雨の影響により稍重で行われたレースではニーマルオトメがハナを切り、アグネスワルツが二番手、三番手以降は集団を形成し、人気どころではショウリュウムーン、アプリゴットフィズ、オウケンサクラ、サンテミリオン、アパパネの順でレースを進める。

1000m通過タイムは60秒6、ミドルペースであった。

迎えた最後の直線。ニーマルオトメを交わし先頭に立ったのはアグネスワルツ。しかし残り400mから、自慢の末脚で飛んできた2頭の激しい叩き合いへと様相が一変する。

その2頭の名は、アパパネとサンテミリオン。

最初に前に出たのは、アパパネ。

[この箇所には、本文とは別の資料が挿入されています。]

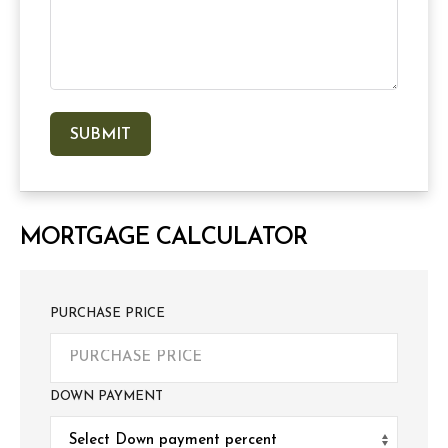
MORTGAGE CALCULATOR
PURCHASE PRICE
DOWN PAYMENT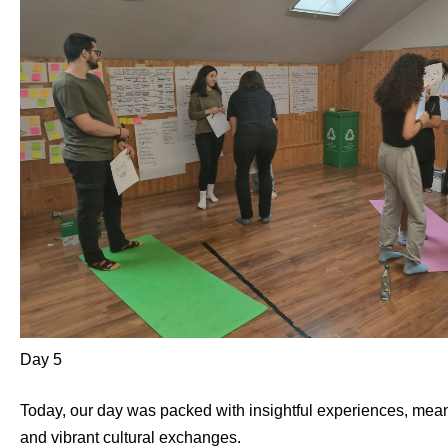
Day 5
Today, our day was packed with insightful experiences, meani
and vibrant cultural exchanges.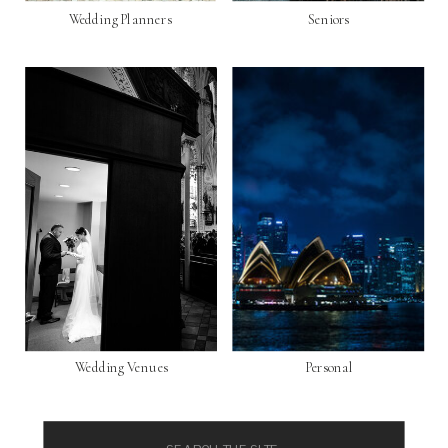
Wedding Planners
Seniors
Wedding Venues
Personal
Search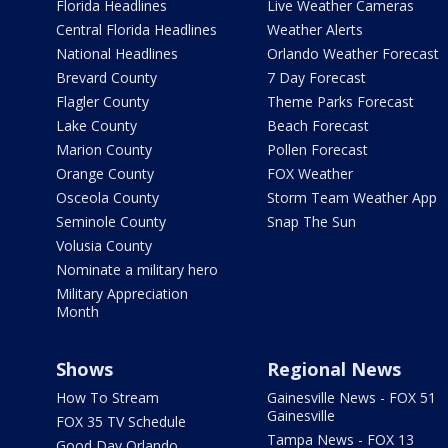
Florida Headlines
Live Weather Cameras
Central Florida Headlines
Weather Alerts
National Headlines
Orlando Weather Forecast
Brevard County
7 Day Forecast
Flagler County
Theme Parks Forecast
Lake County
Beach Forecast
Marion County
Pollen Forecast
Orange County
FOX Weather
Osceola County
Storm Team Weather App
Seminole County
Snap The Sun
Volusia County
Nominate a military hero
Military Appreciation
Month
Shows
Regional News
How To Stream
Gainesville News - FOX 51
Gainesville
FOX 35 TV Schedule
Tampa News - FOX 13
Good Day Orlando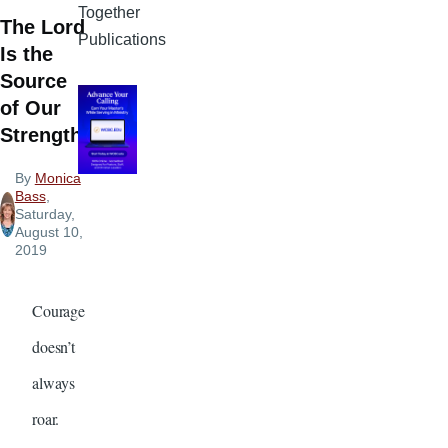
Together
The Lord
Publications
Is the
Source
of Our
Strength
By
Monica
Bass
,
Saturday,
August 10,
2019
Courage
doesn’t
always
roar.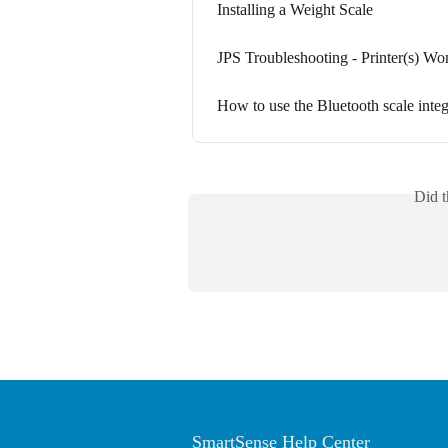
Installing a Weight Scale
JPS Troubleshooting - Printer(s) Wo
How to use the Bluetooth scale integr
Did t
SmartSense Help Center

さあ二冠馬の誕生か、やはりこの馬が強いのかと誰もが感じた矢先、サンテミリオンが差し返しに襲いかかる。

まさにデッドヒート。どちらが勝つか、まだ分からない。アパパネ騎乗の蛯名正義騎手とサンテミリオン騎乗の横山典弘騎手の追い比べ。双方、全く譲らない。

皆が、固唾を飲んで見守り、そしてG1でもなかなか観ることの出来ないこの死闘に、酔いしれた。

この長い直線で繰り広げられた死闘は、首の上げ下げにてゴールインした。

「おそらく首の上げ下げで決着しただろう」

そう感じた競馬ファンも多かったに違いない。しかし12分後、電光掲示板に灯されたのは、「同」の文字だった。

普段平場のレースでもなかなか見られないこの光景、ましてG1の舞台で打ち立てたその金字塔は、漫画のような世界を超えて現実のものになったのだ。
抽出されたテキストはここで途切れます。